Repairing Hollow-Core Doors

Most post-World War II homes have hollow-core doors. The "core" of the door usually consists of pieces of cardboard crisscrossed on end for rigidity and modest acoustic value. The door is then finished on both sides with a one-eighth-inch layer of veneer plywood or hard board.

Birch and mahogany are the most popular finish for "real wood" veneered hollow doors. These can then be stained and varnished or painted, if desired. The vast majority of hollow-core doors are constructed with a hard board veneer and come factory-primed and ready for paint.

Gaping holes in wood veneer doors are significantly more difficult to repair than those in the painted counterpart. Aside from replacing the door with a new one, the best bet is to apply an added layer of one-eight-inch veneer to cover the entire damaged side.

The sheet of veneer plywood, which can be purchase at most lumber yards or home improvement centers, should be slightly larger than the door. The material should overhang about an inch on all sides.

The face of the existing damaged door should be rough sanded with about an 80 to 100-grit paper. Remove all of the sanding dust with a vacuum or tack cloth before attempting to attach the new veneer.
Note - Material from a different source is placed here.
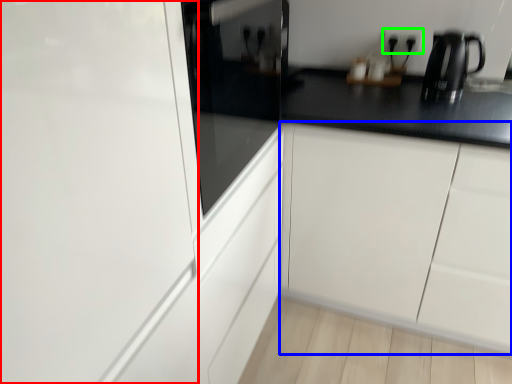 Question: Estimate the real-world distances between objects in this image. Which object is farther from glass door (highlighted by a red box), cabinetry (highlighted by a blue box) or electric outlet (highlighted by a green box)?

Choices:
 (A) cabinetry
 (B) electric outlet

Answer: (B)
Use a throwaway paint brush to apply a coat of contact cement on both the sanded face of the door and the back side of the veneer. Allow both surfaces to sit for several minutes until the contact cement becomes tacky.

Lay the sheet of veneer over the face of the door, merging both layers of contact cement. Lay the glued side of the door face down on a flat surface like a concrete garage or patio floor and place a few evenly distributed heavy objects on the door for a lasting glue job.
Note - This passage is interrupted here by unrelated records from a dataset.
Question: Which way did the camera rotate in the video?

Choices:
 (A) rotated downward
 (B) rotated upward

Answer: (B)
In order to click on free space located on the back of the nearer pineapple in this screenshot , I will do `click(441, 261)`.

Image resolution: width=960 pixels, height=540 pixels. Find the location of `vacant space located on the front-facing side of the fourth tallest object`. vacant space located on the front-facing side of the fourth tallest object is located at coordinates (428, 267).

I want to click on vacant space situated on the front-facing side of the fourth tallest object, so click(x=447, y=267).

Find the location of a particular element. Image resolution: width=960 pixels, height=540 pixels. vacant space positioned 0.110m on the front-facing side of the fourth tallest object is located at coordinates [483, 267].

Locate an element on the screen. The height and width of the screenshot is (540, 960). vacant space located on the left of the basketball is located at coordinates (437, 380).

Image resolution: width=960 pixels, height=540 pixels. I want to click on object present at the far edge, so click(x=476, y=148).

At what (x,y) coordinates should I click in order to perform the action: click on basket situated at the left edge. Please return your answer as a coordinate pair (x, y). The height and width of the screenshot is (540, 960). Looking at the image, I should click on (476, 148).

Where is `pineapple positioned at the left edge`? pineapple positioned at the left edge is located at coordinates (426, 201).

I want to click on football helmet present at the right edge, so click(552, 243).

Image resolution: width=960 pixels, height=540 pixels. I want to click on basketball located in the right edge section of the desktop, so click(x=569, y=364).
Allow the door to dry overnight and trim the edges with a router. Complete the job by finishing the door with stain and varnish or the desired finish.

Repairing holes in painted hollow-core doors is a breeze compared to those with a wood veneer.

In contrast with the repairing of wood veneer doors, painted doors can be patched, puttied and painted, making the damaged area virtually unnoticeable.

Start by cutting out the damaged area. Make a pencil mark in the shape of a square surrounding the damaged area. Use a razor knife and rat-tail saw and cut along the pencil line to remove the damaged piece and make room for the new patch material.

After removing the patch material, cut a piece of backer board from a scrap piece of quarter-inch plywood. Any kind will do. The backer board should be about two inches larger than the patch area so that it can be attached to the inside face of the damaged veneer.

Drill a small hole in the center of the backer board. This will serve as a finger hole so that you can hold it in place while securing it with glue and screws.

You'll have to cut the backer board in half in order to get it through the patch opening.

Apply a bead of white glue to the perimeter of the backer board and cinch it up against the inside face of the veneer using a handful of half-inch drywall screws. The finger hole will help in positioning and holding the backer board in place during this process. Allow the glue to set overnight and remove the screws.

With the backer board firmly in place, the actual patch material can be installed. The patch itself is made by fitting a piece of eighth-inch veneer plywood or hard board into the hole and gluing it to the backer board. Use two pieces of silver duct tape crisscrossed over the patch to hold it tightly in place against the backer board. It's best to allow the glue to set for several hours before removing the duct tape.

When the glue has dried and the duct tape has been removed, fill joints and cracks with a wood filler such as a vinyl spackling compound. Because the compound tends to shrink, more than one coat may be required. Sand the spackling compound and a small area surrounding the patch with 120-grit paper.

Finish the project by priming the patch and applying a finish coat of paint. For best results, lightly sand, prime and paint the entire surface of the door.